Morreu em Campinas, no ano de 1972, aos 72 anos. Foi enterrado sob uma cruz simples, com a frase escolhida pela família:

“Partiu da Itália por necessidade, viveu no Brasil por esperança.”

Assim se encerrou a trajetória de Pietro Zanotelli, um homem que carregou no coração o peso da despedida e a coragem da travessia, testemunha de uma geração que deixou o Vêneto não por escolha, mas por obrigação da vida.

Nota do Autor

Este relato nasceu da necessidade de dar carne e voz a uma geração que, apesar de ter marcado profundamente a história, corre o risco de ser esquecida.

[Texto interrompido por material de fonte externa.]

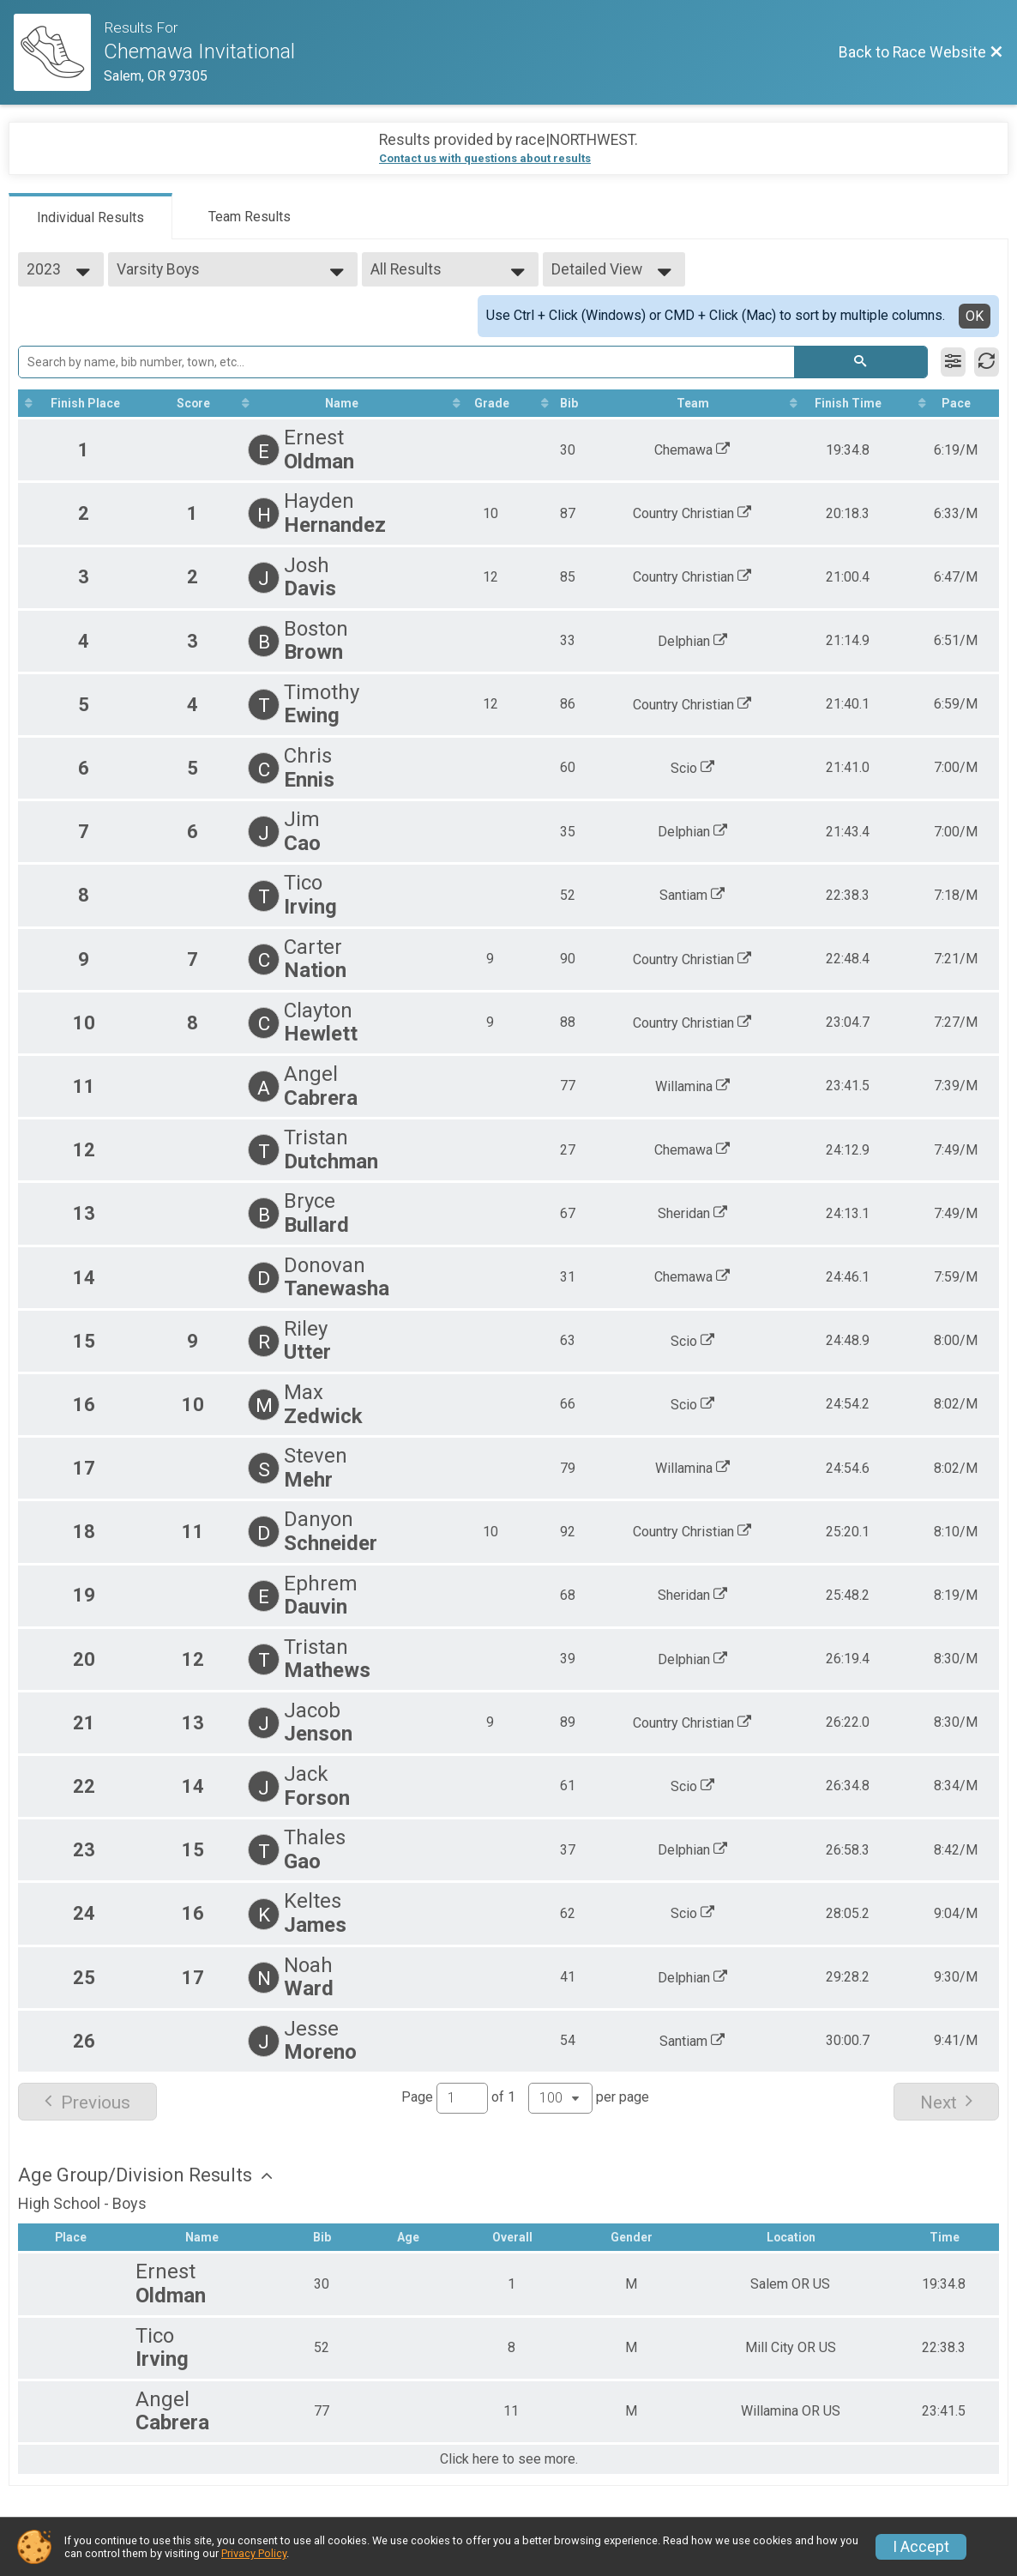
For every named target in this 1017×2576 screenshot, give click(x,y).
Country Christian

Pietro Zanotelli, personagem central desta narrativa, não é um homem isolado: ele representa milhares de italianos que, nas primeiras décadas do século XX, foram forçados a abandonar seus vilarejos, suas famílias e o chão onde aprenderam a caminhar.

Não partiram por aventura ou ambição, mas pela imposição da vida. A Itália que emergiu da Grande Guerra estava exausta: os campos devastados, o trabalho escasso, as promessas do Estado vazias. Para muitos, a única saída era olhar para o horizonte do Atlântico e imaginar que, do outro lado, pudesse existir uma chance de sobrevivência.

Foi esse gesto — levantar-se de madrugada, despedir-se em silêncio, carregar uma mala pobre de roupas e memórias — que fundou a epopeia anônima de tantos homens e mulheres. Eles não eram heróis, mas trabalhadores comuns. E ainda assim, sua coragem os tornou extraordinários.

Ao recriar a trajetória de Pietro, não busquei apenas relatar fatos, mas também reconstruir atmosferas: o peso das despedidas, o cheiro acre dos portos, o som metálico dos apitos de partida, a claustrofobia dos porões de navio e, sobretudo, a saudade que atravessava oceanos. A saga de Pietro é uma chave para compreendermos a dor e a força daqueles que transformaram o Brasil em sua nova pátria.

Esta narrativa não é uma biografia literal. É um romance baseado em cartas, documentos e testemunhos, tecido com o fio da ficção para iluminar o que os registros oficiais não contam: o silêncio, o medo e a esperança.

Que a vida de Pietro Zanotelle, aqui narrada, seja lembrada como símbolo de todos os que cruzaram o mar não para enriquecer, mas para sobreviver — e, ao fazê-lo, construíram as bases de um futuro que hoje chamamos de nosso.